**What this task involves**. Each line at or after the one containing "Petit déjeuner" should be transcribed exactly, up to and including the final line of the data.

=== Data shown ===

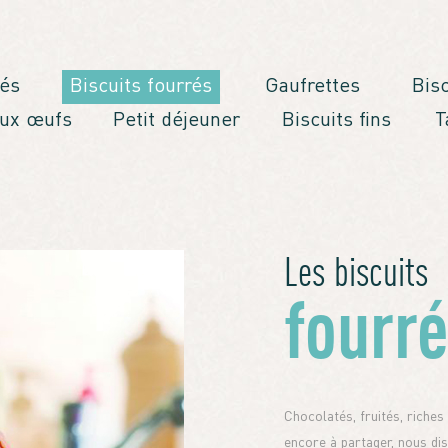
és
Biscuits fourrés
Gaufrettes
Bis
aux œufs
Petit déjeuner
Biscuits fins
T
Les biscuits
fourr
Chocolatés, fruités, riches
encore à partager, nous di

===

**Exercise output**.
Petit déjeuner
Biscuits fins
T
Les biscuits
fourr
Chocolatés, fruités, riches
encore à partager, nous di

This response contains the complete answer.